Saturday, January 23, 2016

Ralph Sultan's very odd letter of instruction to Vancouver-Mt. Pleasant voters

Vancouver-Mt. Pleasant, when Ralph Sultan lived there
Odd.
That's the only way I can describe MLA Ralph Sultan's letter on The Tyee website.
The Tyee published a piece on the Vancouver-Mt. Pleasant provincial byelection, profiling the candidates. The Liberal hopeful, Gavin Dew, didn't respond to interview requests. So no quotes from him. (Disorganized campaign? A strategic decision? Just one of those things? Who knows.)
Sultan was disappointed that his former campaign manager - Dew has been active in the BC Liberals and Vancouver´s NPA - wasn't in the article. Sultan wanted to help his campaign. So he wrote a letter, which The Tyee graciously published.
It might seem strange, he acknowledged, that the MLA for West Vancouver-Capilano was telling people in Vancouver-Mt. Pleasant how to vote. Sultan's riding is the wealthiest in B.C. - half the households have incomes over $100,000. Vancouver-Mt. Pleasant has the lowest incomes in the province - less than half the level of Sultan's constituents.

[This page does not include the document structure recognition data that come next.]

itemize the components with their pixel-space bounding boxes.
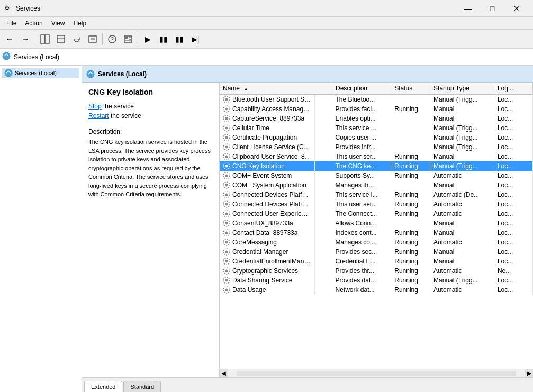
service-desc-cell: Provides sec... (332, 247, 391, 257)
service-gear-icon (223, 277, 230, 284)
table-row[interactable]: Cellular TimeThis service ...Manual (Tri… (220, 123, 533, 133)
svg-rect-0 (41, 35, 44, 43)
hscroll-left-btn[interactable]: ◀ (220, 369, 228, 378)
service-status-cell: Running (391, 257, 430, 266)
table-row[interactable]: CoreMessagingManages co...RunningAutomat… (220, 238, 533, 247)
refresh-button[interactable] (69, 32, 84, 47)
service-startup-cell: Automatic (430, 209, 494, 218)
menu-bar: File Action View Help (0, 17, 533, 30)
service-startup-cell: Manual (Trigg... (430, 276, 494, 285)
service-startup-cell: Manual (430, 152, 494, 161)
service-name-text: Data Usage (232, 286, 266, 294)
table-row[interactable]: CaptureService_889733aEnables opti...Man… (220, 114, 533, 123)
table-row[interactable]: Data Sharing ServiceProvides dat...Runni… (220, 276, 533, 285)
service-gear-icon (223, 239, 230, 246)
tab-extended[interactable]: Extended (84, 381, 122, 392)
table-row[interactable]: COM+ Event SystemSupports Sy...RunningAu… (220, 171, 533, 180)
stop-button[interactable]: ▮▮ (156, 32, 171, 47)
tab-standard[interactable]: Standard (123, 381, 161, 392)
restart-service-link[interactable]: Restart (88, 112, 109, 120)
col-header-desc[interactable]: Description (332, 83, 391, 95)
service-gear-icon (223, 267, 230, 275)
table-row[interactable]: CredentialEnrollmentManag...Credential E… (220, 257, 533, 266)
service-desc-cell: Manages co... (332, 238, 391, 247)
table-row[interactable]: Connected User Experiences ...The Connec… (220, 209, 533, 218)
col-header-logon[interactable]: Log... (494, 83, 532, 95)
table-row[interactable]: Credential ManagerProvides sec...Running… (220, 247, 533, 257)
restart-button[interactable]: ▶| (188, 32, 203, 47)
horizontal-scrollbar[interactable]: ◀ ▶ (220, 369, 533, 377)
service-desc-cell: This user ser... (332, 199, 391, 209)
table-row[interactable]: Client License Service (ClipSV...Provide… (220, 142, 533, 152)
menu-view[interactable]: View (47, 19, 69, 28)
service-name-cell: Connected Devices Platform ... (220, 190, 315, 199)
services-table-body: Bluetooth User Support Serv...The Blueto… (220, 95, 533, 295)
svg-point-50 (225, 251, 228, 253)
table-row[interactable]: ConsentUX_889733aAllows Conn...ManualLoc… (220, 218, 533, 228)
menu-file[interactable]: File (2, 19, 21, 28)
table-row[interactable]: Capability Access Manager S...Provides f… (220, 104, 533, 114)
table-row[interactable]: Certificate PropagationCopies user ...Ma… (220, 133, 533, 142)
sort-arrow-name: ▲ (243, 86, 248, 92)
forward-button[interactable]: → (18, 32, 33, 47)
service-status-cell: Running (391, 161, 430, 171)
table-row[interactable]: Bluetooth User Support Serv...The Blueto… (220, 95, 533, 105)
table-row[interactable]: COM+ System ApplicationManages th...Manu… (220, 180, 533, 190)
service-startup-cell: Manual (430, 228, 494, 238)
properties-button[interactable] (121, 32, 135, 47)
table-row[interactable]: Cryptographic ServicesProvides thr...Run… (220, 266, 533, 276)
col-header-name[interactable]: Name ▲ (220, 83, 332, 95)
svg-point-22 (225, 117, 228, 120)
play-button[interactable]: ▶ (140, 32, 155, 47)
service-startup-cell: Manual (Trigg... (430, 95, 494, 105)
table-row[interactable]: CNG Key IsolationThe CNG ke...RunningMan… (220, 161, 533, 171)
sidebar-item-services-local[interactable]: Services (Local) (2, 68, 79, 78)
hscroll-right-btn[interactable]: ▶ (525, 369, 533, 378)
help-icon: ? (108, 35, 116, 43)
col-header-startup[interactable]: Startup Type (430, 83, 494, 95)
service-gear-icon (223, 286, 230, 294)
minimize-button[interactable]: — (456, 0, 480, 17)
close-button[interactable]: ✕ (504, 0, 529, 17)
service-desc-cell: Network dat... (332, 285, 391, 295)
service-logon-cell: Loc... (494, 285, 532, 295)
help-button[interactable]: ? (105, 32, 120, 47)
sidebar-item-label: Services (Local) (15, 70, 57, 76)
svg-point-40 (225, 203, 228, 206)
service-startup-cell: Manual (430, 114, 494, 123)
back-button[interactable]: ← (2, 32, 17, 47)
table-row[interactable]: Connected Devices Platform ...This servi… (220, 190, 533, 199)
service-name-cell: Connected Devices Platform ... (220, 199, 315, 209)
pause-button[interactable]: ▮▮ (172, 32, 187, 47)
service-status-cell: Running (391, 199, 430, 209)
service-status-cell: Running (391, 238, 430, 247)
menu-action[interactable]: Action (21, 19, 47, 28)
service-startup-cell: Manual (Trigg... (430, 133, 494, 142)
table-row[interactable]: Clipboard User Service_8897...This user … (220, 152, 533, 161)
service-status-cell (391, 218, 430, 228)
maximize-button[interactable]: □ (480, 0, 504, 17)
service-name-text: Connected Devices Platform ... (232, 191, 311, 198)
service-name-text: Certificate Propagation (232, 134, 297, 141)
table-row[interactable]: Contact Data_889733aIndexes cont...Runni… (220, 228, 533, 238)
stop-service-link[interactable]: Stop (88, 103, 102, 110)
table-row[interactable]: Connected Devices Platform ...This user … (220, 199, 533, 209)
export-button[interactable] (85, 32, 100, 47)
service-startup-cell: Manual (430, 180, 494, 190)
service-name-cell: CNG Key Isolation (220, 161, 315, 171)
table-row[interactable]: Data UsageNetwork dat...RunningAutomatic… (220, 285, 533, 295)
service-logon-cell: Loc... (494, 209, 532, 218)
show-hide-console-button[interactable] (38, 32, 52, 47)
service-gear-icon (223, 153, 230, 160)
service-logon-cell: Loc... (494, 238, 532, 247)
services-scroll-area[interactable]: Name ▲ Description Status Startup Type L… (220, 83, 533, 369)
menu-help[interactable]: Help (69, 19, 91, 28)
col-header-status[interactable]: Status (391, 83, 430, 95)
service-gear-icon (223, 134, 230, 141)
service-desc-cell: Supports Sy... (332, 171, 391, 180)
service-name-cell: Certificate Propagation (220, 133, 315, 142)
scope-button[interactable] (53, 32, 68, 47)
service-name-cell: CoreMessaging (220, 238, 315, 247)
split-view: CNG Key Isolation Stop the service Resta… (82, 83, 533, 377)
service-gear-icon (223, 220, 230, 227)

"What on earth would the sitting member for West Vancouver-Capilano (me) presume to say to the citizens of Vancouver-Mt. Pleasant?" Sultan asked in his letter.
A very good question.
Sultan says his roots are in the riding. He grew up there.

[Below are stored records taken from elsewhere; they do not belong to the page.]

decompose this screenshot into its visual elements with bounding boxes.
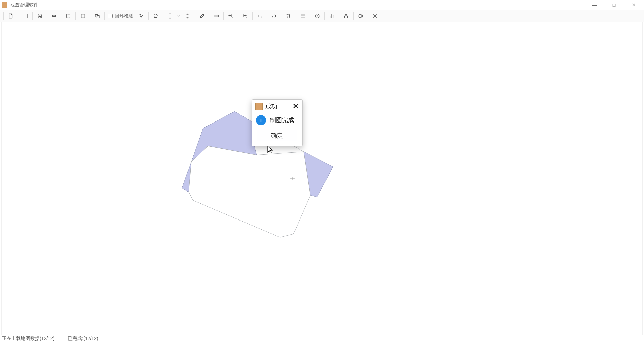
toolbar-separator	[163, 12, 163, 20]
lock-icon[interactable]	[340, 11, 352, 21]
dialog-footer: 确定	[252, 130, 302, 146]
rect-double-icon[interactable]	[92, 11, 103, 21]
svg-rect-11	[97, 15, 100, 18]
svg-rect-10	[95, 14, 98, 17]
target-icon[interactable]	[182, 11, 193, 21]
toolbar-separator	[61, 12, 61, 20]
toolbar-separator	[324, 12, 325, 20]
globe-icon[interactable]	[355, 11, 366, 21]
rect-solid-icon[interactable]	[77, 11, 89, 21]
eraser-icon[interactable]	[196, 11, 208, 21]
info-icon: i	[256, 115, 266, 125]
dialog-header: 成功 ✕	[252, 100, 302, 112]
file-icon[interactable]	[5, 11, 16, 21]
clock-icon[interactable]	[312, 11, 323, 21]
toolbar-separator	[310, 12, 310, 20]
ruler-icon[interactable]	[211, 11, 222, 21]
toolbar: 回环检测	[0, 10, 644, 22]
status-completed: 已完成:(12/12)	[68, 336, 98, 342]
svg-rect-2	[39, 14, 40, 15]
redo-icon[interactable]	[268, 11, 280, 21]
app-icon	[2, 2, 7, 8]
svg-point-41	[373, 14, 377, 18]
layout-icon[interactable]	[19, 11, 31, 21]
svg-rect-3	[39, 16, 41, 18]
disc-icon[interactable]	[369, 11, 381, 21]
toolbar-separator	[252, 12, 253, 20]
trash-icon[interactable]	[283, 11, 294, 21]
toolbar-separator	[47, 12, 47, 20]
loop-detect-toggle[interactable]: 回环检测	[106, 11, 136, 21]
toolbar-separator	[18, 12, 18, 20]
toolbar-separator	[75, 12, 76, 20]
toolbar-separator	[209, 12, 209, 20]
print-icon[interactable]	[48, 11, 60, 21]
svg-rect-15	[186, 15, 189, 17]
toolbar-separator	[148, 12, 149, 20]
dropdown-icon[interactable]	[176, 11, 182, 21]
toolbar-separator	[90, 12, 90, 20]
save-icon[interactable]	[34, 11, 45, 21]
close-button[interactable]: ✕	[629, 2, 639, 8]
dialog-body: i 制图完成	[252, 112, 302, 130]
svg-rect-39	[345, 16, 348, 18]
status-uploading: 正在上载地图数据(12/12)	[2, 336, 54, 342]
polygon-icon[interactable]	[150, 11, 161, 21]
titlebar: 地图管理软件 — □ ✕	[0, 0, 644, 10]
svg-rect-7	[67, 14, 70, 18]
svg-rect-6	[53, 16, 55, 18]
dialog-close-button[interactable]: ✕	[293, 103, 299, 110]
toolbar-separator	[296, 12, 296, 20]
phone-icon[interactable]	[164, 11, 176, 21]
svg-marker-45	[189, 146, 310, 237]
toolbar-separator	[104, 12, 105, 20]
window-controls: — □ ✕	[590, 2, 642, 8]
toolbar-separator	[238, 12, 238, 20]
dialog-message: 制图完成	[270, 116, 294, 124]
toolbar-separator	[267, 12, 267, 20]
window-title: 地图管理软件	[10, 2, 38, 8]
statusbar: 正在上载地图数据(12/12) 已完成:(12/12)	[0, 335, 644, 342]
toolbar-separator	[195, 12, 195, 20]
undo-icon[interactable]	[254, 11, 265, 21]
rect-dash-icon[interactable]	[63, 11, 74, 21]
toolbar-separator	[339, 12, 339, 20]
toolbar-separator	[32, 12, 33, 20]
svg-rect-20	[214, 15, 219, 17]
loop-detect-label: 回环检测	[115, 13, 133, 19]
card-icon[interactable]	[297, 11, 309, 21]
dialog-app-icon	[255, 103, 263, 110]
success-dialog: 成功 ✕ i 制图完成 确定	[252, 99, 303, 146]
svg-rect-5	[53, 14, 55, 15]
svg-point-42	[374, 15, 376, 17]
svg-marker-12	[154, 14, 158, 18]
loop-detect-checkbox[interactable]	[108, 14, 113, 18]
chart-icon[interactable]	[326, 11, 337, 21]
toolbar-separator	[223, 12, 224, 20]
toolbar-separator	[353, 12, 354, 20]
dialog-title: 成功	[265, 102, 277, 110]
zoomout-icon[interactable]	[239, 11, 251, 21]
minimize-button[interactable]: —	[590, 2, 600, 8]
svg-line-35	[317, 16, 318, 17]
ok-button[interactable]: 确定	[257, 130, 297, 141]
pointer-icon[interactable]	[136, 11, 147, 21]
toolbar-separator	[281, 12, 281, 20]
zoomin-icon[interactable]	[225, 11, 236, 21]
svg-rect-31	[301, 15, 305, 17]
toolbar-separator	[368, 12, 368, 20]
maximize-button[interactable]: □	[609, 2, 619, 8]
svg-line-29	[246, 17, 247, 18]
toolbar-separator	[3, 12, 4, 20]
map-canvas[interactable]	[1, 22, 643, 335]
svg-line-25	[231, 17, 233, 18]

But a quick look at his bio confirms he lived in the riding in the 1930s and 1940s.  A lot has changed since then.
Sultan's letter says voters in the riding shouldn't worry about income assistance and disability rates that leave many of their neighbours in poverty. The Liberals are redeveloping St. Paul's Hospital and had a conference on the tech industry and Chinatown is doing well. They have done well on jobs and economic growth. (One of those things people probably judge based on their own experiences.)
I can't imagine how Sultan's intervention from the heights of West Van or the Liberal offices in the legislature will help Dew. Sultan is hardly a household name. His qualifications are impressive and frequently cited - Harvard PhD and professor, former chief economist for the Royal Bank, successful mining career.
But it's harder to point to highlights from his record as an MLA over the last 15 years. He was appointed to cabinet in 2012, and dropped nine months later.
Maybe there have been big contributions behind closed doors. But based on the public record, Sultan is  unlikely to sway many voters in Vancouver-Mt. Pleasant with tales of yore and recounting of generic party platform material.

Postscript
Dew's campaign bio sets out his educational background in a way that suggests he followed in Sultan's footsteps at Harvard.
"He went on to complete an MBA at Oxford and study crisis management at Harvard," the bio says.
Except he only spend six days at Harvard, in a continuing education course, as Andrew MacLeod reports here.
It's hard to say if a six-day course really justifies the claim. I did a 10-day course at a fancy business school in France, but would feel like a fraud if I claimed I went on to "study management there."